In 2018, the Central Bank of Sri Lanka had triggered monetary instability by cutting rates with printed money just as the economy recovered, generating foreign exchange shortages and capital flight, driving the country into the brink of default.
The US$ 1 billion loan, which has to be repaid in eight years with an interest below commercial rates, was used for untied budget financing, including loan repayments.
The Asian Development Bank (ADB) had committed to give the largest loans worth US$ 438 million, followed by the World Bank with US$ 104 million.
China will give US$ 85 million for road development.

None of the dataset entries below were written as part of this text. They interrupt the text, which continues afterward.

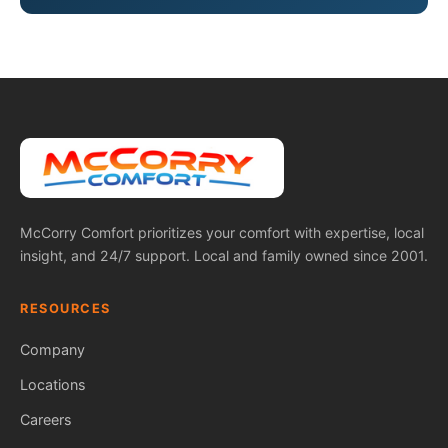
McCorry Comfort prioritizes your comfort with expertise, local
insight, and 24/7 support. Local and family owned since 2001.
RESOURCES
Company
Locations
Careers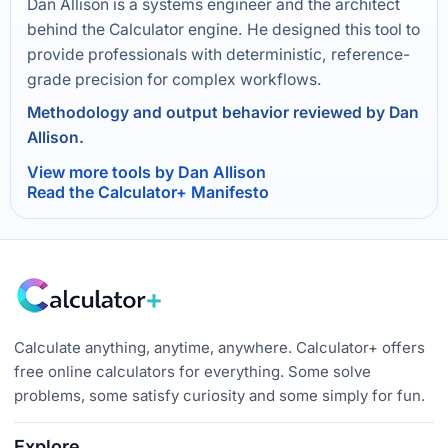
Dan Allison is a systems engineer and the architect
behind the Calculator engine. He designed this tool to
provide professionals with deterministic, reference-
grade precision for complex workflows.
Methodology and output behavior reviewed by Dan
Allison.
View more tools by Dan Allison
Read the Calculator+ Manifesto
Calculate anything, anytime, anywhere. Calculator+ offers
free online calculators for everything. Some solve
problems, some satisfy curiosity and some simply for fun.
Explore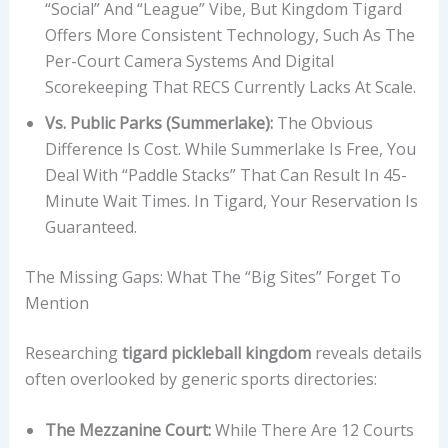
“social” And “league” Vibe, But Kingdom Tigard
Offers More Consistent Technology, Such As The
Per-Court Camera Systems And Digital
Scorekeeping That RECS Currently Lacks At Scale.
Vs. Public Parks (Summerlake):
The Obvious
Difference Is Cost. While Summerlake Is Free, You
Deal With “paddle Stacks” That Can Result In 45-
Minute Wait Times. In Tigard, Your Reservation Is
Guaranteed.
The Missing Gaps: What The “Big Sites” Forget To
Mention
Researching
tigard pickleball kingdom
reveals details
often overlooked by generic sports directories:
The Mezzanine Court:
While There Are 12 Courts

Data showed that US$ 72.5 million were in the form of grants.
OSL take:
Official records of financers of Sri Lanka in 2018 indicates the level of funding that has reached the island nation for the strengthening of its economy as well as to its development programme. The record of China being the leading bilateral financier of Sri Lanka notes the importance laid by China on uplifting and developing Sri Lanka. Hence, foreign businesses interested in doing business with China could explore the possibility of setting up business in Sri Lanka to venture in to the Chinese economy. Given the strong ties between Sri Lanka and China, Chinese businesses/investors could confidently explore business/investment opportunities in the island nation. Also, the funds committed by multilateral agencies to Sri Lanka indicate fund availability for projects in the country.